On August 24, EPA’s Pesticide Program issued an “Emergency Exemption” under Section 18 of the Federal Insecticide, Fungicide and Rodenticide Act (FIFRA) to the state of Texas to permit the use of a chemical disinfectant product that claims to effectively kill viruses on surfaces for up to seven days after application (including the virus causing COVID-19: SARS-CoV-2). The product, manufactured by Allied BioScience, utilizes a silane quaternary ammonium salt-based antimicrobial agent that has previously been approved as a static antibacterial and fungicidal product for long term protection against odor and stain causing microbes, as well as for commercial applications for material preservation. This, however, marks the first approval for antiviral applications. In addition, despite the approval of these products and USEPA’s emergency exemption, environmental groups have raised some concerns about the potential human health impacts for sensitive individuals caused by the broader use of these commercial-grade products in high touch areas.
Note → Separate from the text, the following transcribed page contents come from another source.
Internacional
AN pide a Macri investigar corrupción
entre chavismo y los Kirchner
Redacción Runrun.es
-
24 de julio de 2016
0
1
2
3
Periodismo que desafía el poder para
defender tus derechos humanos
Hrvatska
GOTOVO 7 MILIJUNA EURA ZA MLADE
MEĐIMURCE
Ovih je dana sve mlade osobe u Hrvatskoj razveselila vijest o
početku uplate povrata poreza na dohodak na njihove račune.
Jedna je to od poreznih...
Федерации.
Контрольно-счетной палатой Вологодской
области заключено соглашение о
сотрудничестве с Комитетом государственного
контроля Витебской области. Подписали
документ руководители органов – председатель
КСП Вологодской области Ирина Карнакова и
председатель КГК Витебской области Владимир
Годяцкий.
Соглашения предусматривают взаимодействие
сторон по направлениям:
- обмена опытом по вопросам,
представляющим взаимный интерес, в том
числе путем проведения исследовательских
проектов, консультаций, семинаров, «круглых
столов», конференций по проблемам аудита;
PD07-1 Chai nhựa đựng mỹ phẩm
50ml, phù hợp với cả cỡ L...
Under FIFRA, all virucidal pesticide products must be registered and must have demonstrated to USEPA’s satisfaction that they are able to control the target pest and will not cause unreasonable adverse effects to human health or the environment when properly used. FIFRA has very limited exceptions to the requirement of registration before public health disinfectants (or pesticide products generally) can be lawfully marketed. Section 18 allows USEPA to exempt state agencies from these requirements to address emergency conditions. Under this type of exemption, USEPA authorizes limited use of a specific pesticide product in a defined geographic area for a limited period of time. According to USEPA, no other applications for Section 18 emergency exemptions have been received in connection with the COVID-19 pandemic.
The emergency exemption allows the product here to be used as a virucidal agent for indoor use on non-porous, non-food contact surfaces, but is limited to applications within the state of Texas for use in i) 27 aircraft and airport facilities owned and operated by American Airlines, and ii) two clinics managed by Total Orthopedics Sports & Spine Clinic. The product must further be applied by specifically trained applicators with significant personal protective equipment, under the direct oversight of both Allied BioScience and the Texas Department of Agriculture. It must be applied to pre-cleaned and disinfected surfaces with an electrostatic sprayer to form a coat on affected surfaces. The product also must be applied in unoccupied indoor areas and must be allowed to dry for at least 10 minutes prior to re-entry.
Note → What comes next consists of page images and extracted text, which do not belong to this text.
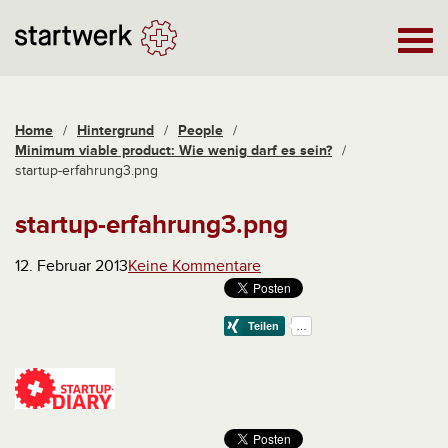
Home
/
Hintergrund
/
People
/
Minimum viable product: Wie wenig darf es sein?
/
startup-erfahrung3.png
startup-erfahrung3.png
12. Februar 2013
Keine Kommentare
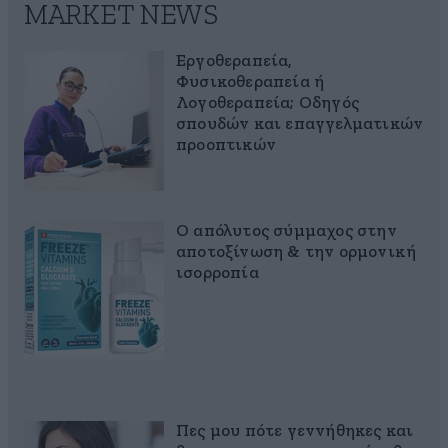
MARKET NEWS
Εργοθεραπεία,
Φυσικοθεραπεία ή
Λογοθεραπεία; Οδηγός
σπουδών και επαγγελματικών
προοπτικών
Ο απόλυτος σύμμαχος στην
αποτοξίνωση & την ορμονική
ισορροπία
Πες μου πότε γεννήθηκες και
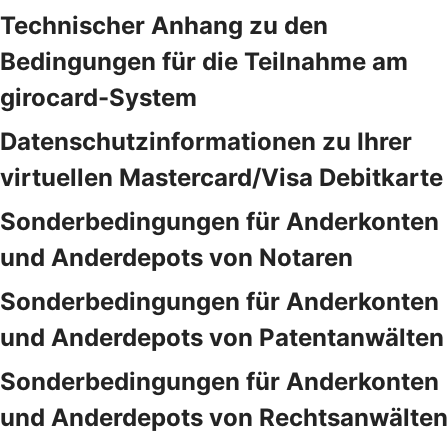
Technischer Anhang zu den
Bedingungen für die Teilnahme am
girocard-System
Datenschutzinformationen zu Ihrer
virtuellen Mastercard/Visa Debitkarte
Sonderbedingungen für Anderkonten
und Anderdepots von Notaren
Sonderbedingungen für Anderkonten
und Anderdepots von Patentanwälten
Sonderbedingungen für Anderkonten
und Anderdepots von Rechtsanwälten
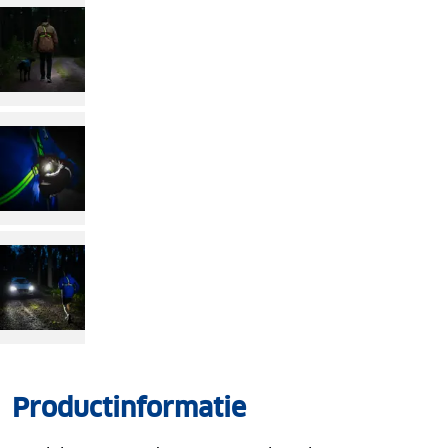
Productinformatie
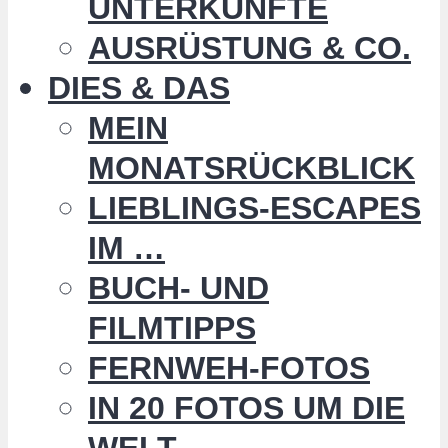
UNTERKÜNFTE
AUSRÜSTUNG & CO.
DIES & DAS
MEIN
MONATSRÜCKBLICK
LIEBLINGS-ESCAPES
IM …
BUCH- UND
FILMTIPPS
FERNWEH-FOTOS
IN 20 FOTOS UM DIE
WELT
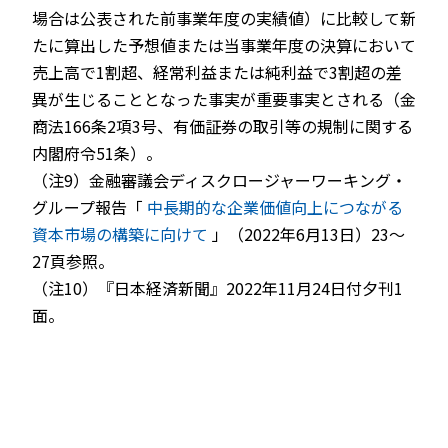
場合は公表された前事業年度の実績値）に比較して新
たに算出した予想値または当事業年度の決算において
売上高で1割超、経常利益または純利益で3割超の差
異が生じることとなった事実が重要事実とされる（金
商法166条2項3号、有価証券の取引等の規制に関する
内閣府令51条）。
（注9）金融審議会ディスクロージャーワーキング・
グループ報告「
中長期的な企業価値向上につながる
資本市場の構築に向けて
」（2022年6月13日）23～
27頁参照。
（注10）『日本経済新聞』2022年11月24日付夕刊1
面。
In response to past novel viruses that affect public health, USEPA developed the Emerging Viral Pathogen Program in 2016, a process whereby it could quickly assess whether existing data against viruses could be used to determine effectiveness against SARS-CoV-2. As a result, USEPA has developed an extensive list of disinfectants fully approved for claims against the virus, known widely as “List N.” At present, List N includes 486 approved products, including both long-registered products and those newly approved for the market. This newly authorized “emergency use” active ingredient is contained in about 61 registered antimicrobial products, but none are approved as virucides nor are included on List N. While numerous other products on List N provide for “contact times” of up to 30 minutes, this product represents the first long-lasting microbiostatic product for use against COVID-19.
States other than Texas could work with this applicant or with others to apply for emergency exemptions under Section 18, which could involve different disinfectants and different use terms and conditions. In any event, it should be relatively easy for other states to obtain emergency exemptions similar or identical to this one.
Whether and how quickly additional USEPA actions will broaden the availability of products making claims of longer-term protection on surfaces will depend mostly on the quality and clarity of the data supporting the claims of longer-term protection of surfaces from either the SARS-Cov-2 virus itself or other, harder to kill viruses. USEPA will also have to determine that there are no unreasonable adverse effects associated with the dosage, electrostatic application method, or any other aspects of the conditions of use. Depending on the availability of existing data on this active ingredient, this determination may be straightforward, but it also could raise novel issues.